Sono la mamma di Daniela, oggi 17enne; soffre di attacchi epilettici, ha la vista ridottissima e tanti altri problemi più o meno gravi.
Oggi Daniela frequenta il terzo anno di scuola professionale nei corsi speciali per ragazzi con problemi ed anche se so che non arriverà mai ad imparare una «professione» che la mantenga, lo scopo principale è quello di darle maggior «bagaglio» possibile per il suo futuro.
Daniela è subvedente dalla nascita, ha un’atrofia ai nervi ottici (occhio sinistro quasi zero, occhio destro 2/ 10); a causa di una lesione cerebrale (microcefalo) era spastica e tutta la parte sinistra piena di movimenti sbagliati.
Abbiamo passato degli anni molto duri, molto difficili, ma ciò nonostante ritengo una grande fortuna avere Daniela. È stata lei a insegnarmi una vita colma di gioie e delusioni, a spronarmi, a spingermi per difendere i suoi e i miei diritti.

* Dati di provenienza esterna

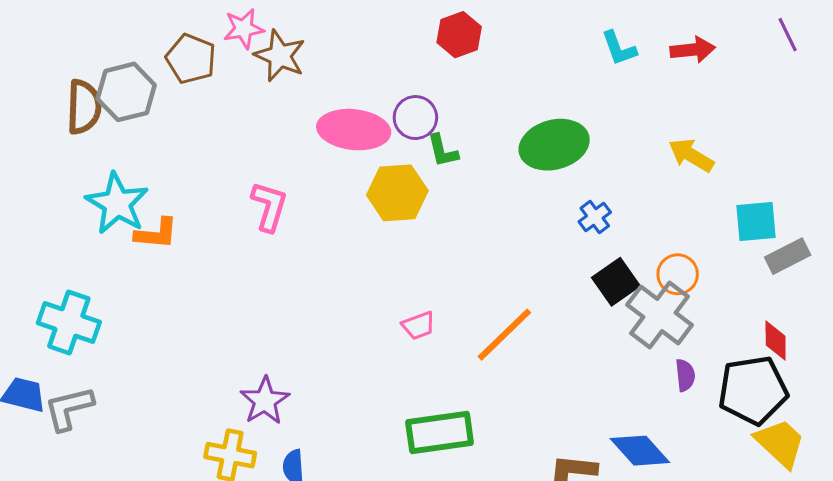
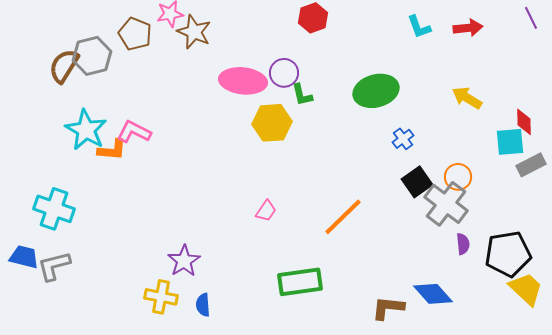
brown semicircle: (84, 107) -> (64, 66), turned -150
pink L-shape: (269, 206) -> (134, 132), moved, turned -80
pink trapezoid: (418, 325) -> (266, 211), moved, turned -35
red diamond: (776, 341) -> (524, 122), moved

Per me Daniela inizialmente non era handicappata, era semplicemente una bambina che aveva bisogno di più attenzioni; per il papà era più dura, come forse per ogni uomo è molto difficile accettare le imperfezioni dei propri figli. Con gli anni per fortuna, lui e Daniela hanno trovato un filo comune; litigano, si vogliono bene e per il papà non è più un grande dramma avere una figlia minorata.
Daniela ha una sorella, Claudia, oggi 12enne che accetta le difficoltà che crea Daniela talvolta con amore, talvolta con odio. È molto gelosa del tempo e delle attenzioni che bisogna dare a Daniela, ma anche qui con gli anni si impara a trovare dei compromessi, dei modi per non dare troppo, né far mancare troppo, all’una e all’altra figlia.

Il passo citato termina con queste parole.